== GIVEN RECORDS ==

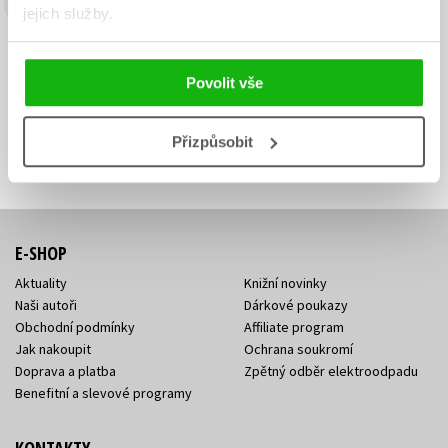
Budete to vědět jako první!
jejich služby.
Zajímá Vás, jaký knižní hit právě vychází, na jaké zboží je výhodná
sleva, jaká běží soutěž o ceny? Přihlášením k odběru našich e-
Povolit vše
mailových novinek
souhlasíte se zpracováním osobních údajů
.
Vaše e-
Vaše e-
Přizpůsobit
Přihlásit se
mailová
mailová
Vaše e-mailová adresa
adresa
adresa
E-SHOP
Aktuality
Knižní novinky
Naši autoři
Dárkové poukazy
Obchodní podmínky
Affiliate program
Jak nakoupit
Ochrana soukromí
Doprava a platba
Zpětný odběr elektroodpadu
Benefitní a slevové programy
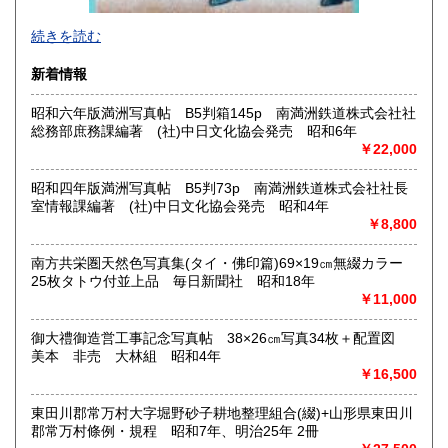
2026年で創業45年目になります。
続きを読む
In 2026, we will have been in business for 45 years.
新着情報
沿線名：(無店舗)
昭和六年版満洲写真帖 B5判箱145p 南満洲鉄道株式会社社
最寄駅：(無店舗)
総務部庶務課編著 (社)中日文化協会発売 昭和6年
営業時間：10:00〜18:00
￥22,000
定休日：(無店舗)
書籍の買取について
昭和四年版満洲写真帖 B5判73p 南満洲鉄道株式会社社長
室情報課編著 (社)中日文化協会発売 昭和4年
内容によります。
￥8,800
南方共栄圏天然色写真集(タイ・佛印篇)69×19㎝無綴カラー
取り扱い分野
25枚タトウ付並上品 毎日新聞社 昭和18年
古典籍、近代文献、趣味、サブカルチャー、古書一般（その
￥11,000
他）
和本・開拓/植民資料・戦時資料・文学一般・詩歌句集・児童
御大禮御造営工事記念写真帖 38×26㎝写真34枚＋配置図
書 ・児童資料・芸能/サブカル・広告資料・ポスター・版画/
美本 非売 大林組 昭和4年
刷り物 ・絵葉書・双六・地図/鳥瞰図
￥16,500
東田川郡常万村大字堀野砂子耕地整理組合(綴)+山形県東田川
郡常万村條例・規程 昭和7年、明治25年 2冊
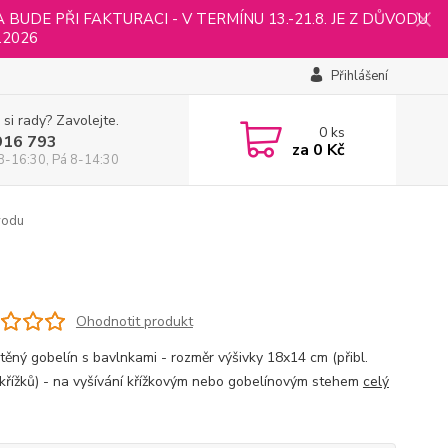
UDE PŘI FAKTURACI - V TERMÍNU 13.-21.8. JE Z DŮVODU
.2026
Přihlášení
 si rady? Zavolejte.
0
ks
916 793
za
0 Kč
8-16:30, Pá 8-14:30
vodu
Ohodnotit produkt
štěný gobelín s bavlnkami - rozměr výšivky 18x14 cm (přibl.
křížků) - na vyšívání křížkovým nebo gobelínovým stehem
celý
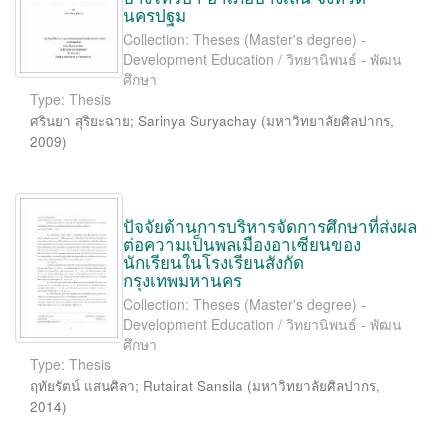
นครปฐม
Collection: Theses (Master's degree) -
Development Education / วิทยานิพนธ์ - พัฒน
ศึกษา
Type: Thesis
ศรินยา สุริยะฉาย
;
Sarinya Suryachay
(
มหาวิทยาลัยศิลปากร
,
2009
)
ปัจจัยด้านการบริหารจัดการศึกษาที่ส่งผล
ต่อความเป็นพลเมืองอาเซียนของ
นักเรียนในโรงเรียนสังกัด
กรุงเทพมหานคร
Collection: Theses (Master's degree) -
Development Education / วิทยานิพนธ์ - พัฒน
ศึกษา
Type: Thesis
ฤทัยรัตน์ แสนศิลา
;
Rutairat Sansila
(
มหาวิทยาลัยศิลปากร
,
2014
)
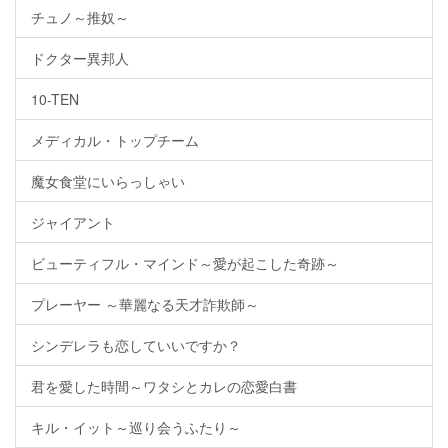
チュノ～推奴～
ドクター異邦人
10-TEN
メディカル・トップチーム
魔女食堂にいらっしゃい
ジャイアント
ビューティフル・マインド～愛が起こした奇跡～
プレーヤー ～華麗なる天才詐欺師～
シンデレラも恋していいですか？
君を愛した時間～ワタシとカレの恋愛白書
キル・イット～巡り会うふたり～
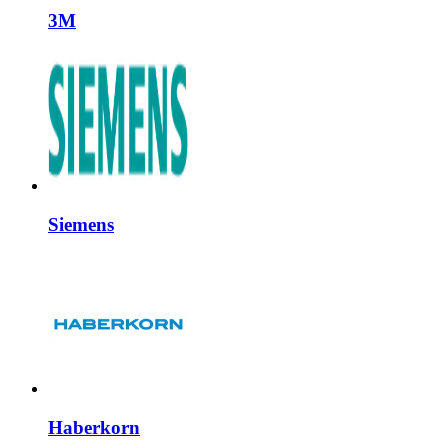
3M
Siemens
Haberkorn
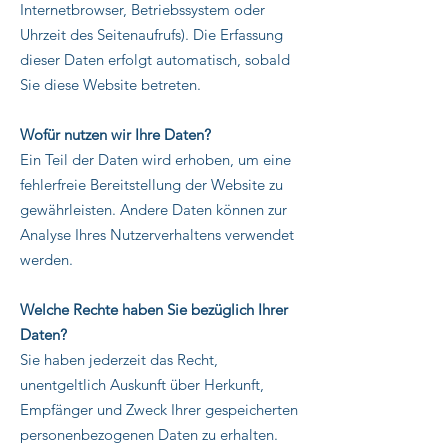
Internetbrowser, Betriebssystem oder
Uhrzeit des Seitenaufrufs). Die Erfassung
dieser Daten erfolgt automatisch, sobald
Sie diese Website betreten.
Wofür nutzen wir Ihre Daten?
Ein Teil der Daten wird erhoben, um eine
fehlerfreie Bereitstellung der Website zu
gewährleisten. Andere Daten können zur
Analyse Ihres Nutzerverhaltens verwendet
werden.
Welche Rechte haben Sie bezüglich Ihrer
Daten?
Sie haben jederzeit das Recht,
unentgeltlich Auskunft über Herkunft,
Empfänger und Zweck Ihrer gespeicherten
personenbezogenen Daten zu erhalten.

== PROBLEM STATEMENT ==
Output exactly the lines from the line with "君を愛した時間～ワタシとカレの恋愛白書" to the last line of the records, including both, and leave every picture out.

== SOLUTION TO THIS TASK ==
君を愛した時間～ワタシとカレの恋愛白書
キル・イット～巡り会うふたり～
3M
Siemens
Haberkorn
Internetbrowser, Betriebssystem oder
Uhrzeit des Seitenaufrufs). Die Erfassung
dieser Daten erfolgt automatisch, sobald
Sie diese Website betreten.
Wofür nutzen wir Ihre Daten?
Ein Teil der Daten wird erhoben, um eine
fehlerfreie Bereitstellung der Website zu
gewährleisten. Andere Daten können zur
Analyse Ihres Nutzerverhaltens verwendet
werden.
Welche Rechte haben Sie bezüglich Ihrer
Daten?
Sie haben jederzeit das Recht,
unentgeltlich Auskunft über Herkunft,
Empfänger und Zweck Ihrer gespeicherten
personenbezogenen Daten zu erhalten.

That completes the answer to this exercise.